Connectivity revenue is modelled to climb from $11.4 billion in 2025 to $120.6 billion in 2030 and $687.7 billion in 2040, driven by international consumer broadband, Starshield, enterprise, mobile and a wave of Starlink‑connected robots and other embodied AI devices. Morgan Stanley estimates a global robot base of about 2.2 billion by 2040, with Starlink penetration rates of 40% for autonomous vehicles, 33% for drones and eVTOLs and 20% for other robots, contributing roughly 34% of 2040 Connectivity revenue.

To reach broad adoption, the bank’s model assumes global household broadband penetration peaking near 11.5% in 2040 and mobile penetration at around 6%, while consumer and enterprise ARPU declines from roughly $92 per month in 2025 to $47 in 2030 and $36 in 2040 as international markets grow in the mix.


Enterprise AI: neocloud today, agents tomorrow

Morgan Stanley calls Enterprise AI “the largest opportunity” in its SpaceX model and breaks it into three layers: renting compute through neocloud agreements, selling managed AI infrastructure and tools, and delivering end‑to‑end enterprise applications. They forecast AI revenue rising from about $22 billion in 2026 to $190 billion in 2030 and $2.6 trillion in 2040, with enterprise use‑cases accounting for the majority of the segment over time.

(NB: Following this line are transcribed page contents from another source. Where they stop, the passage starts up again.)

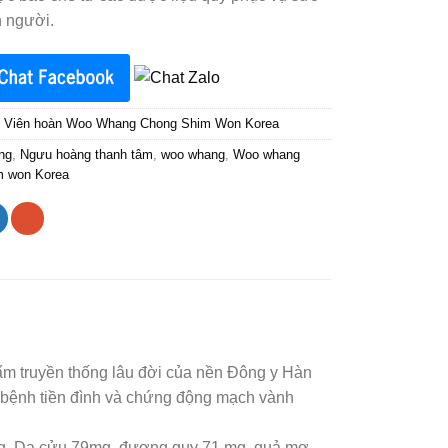
 người.
:
Viên hoàn Woo Whang Chong Shim Won Korea
ng
,
Ngưu hoàng thanh tâm
,
woo whang
,
Woo whang
m won Korea
 truyền thống lâu đời của nền Đông y Hàn
ỵ, bệnh tiền đình và chứng động mạch vành
, Da cửu 79mg, đương quy 71 mg, quả mơ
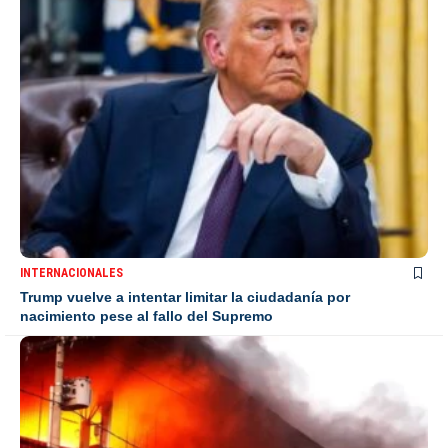
INTERNACIONALES
Trump vuelve a intentar limitar la ciudadanía por
nacimiento pese al fallo del Supremo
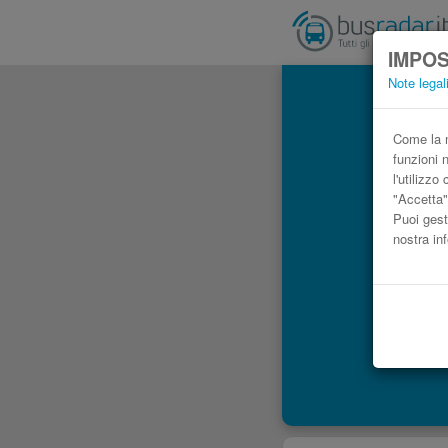
IMPOS
Note legal
Come la m
funzioni 
l'utilizz
"Accetta"
Puoi gest
nostra in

Near term, neocloud dominates. SpaceX’s S‑1 filing disclosed a major Anthropic deal, and the company has signed an agreement with Google and reportedly entered talks with Reflection, which Morgan Stanley collectively estimates at roughly $28 billion of annualised revenue through 2029. “We expect neocloud to drive most revenue given tight compute supply,” the analysts write, adding that the company “expects to enter into additional services contracts” in reference to the Anthropic deal.

Longer term, the mix is expected to shift towards higher‑value software and workflow automation. Products such as Cursor, Grok Enterprise, Macrohard and agentic AI tools could push SpaceX deeper into coding, digital agents, robotics, autonomous operations and other AI‑enabled workflows. The key debate, Morgan Stanley says, is whether SpaceX can “combine compute, models, data, and distribution to capture more value per watt than neocloud peers.”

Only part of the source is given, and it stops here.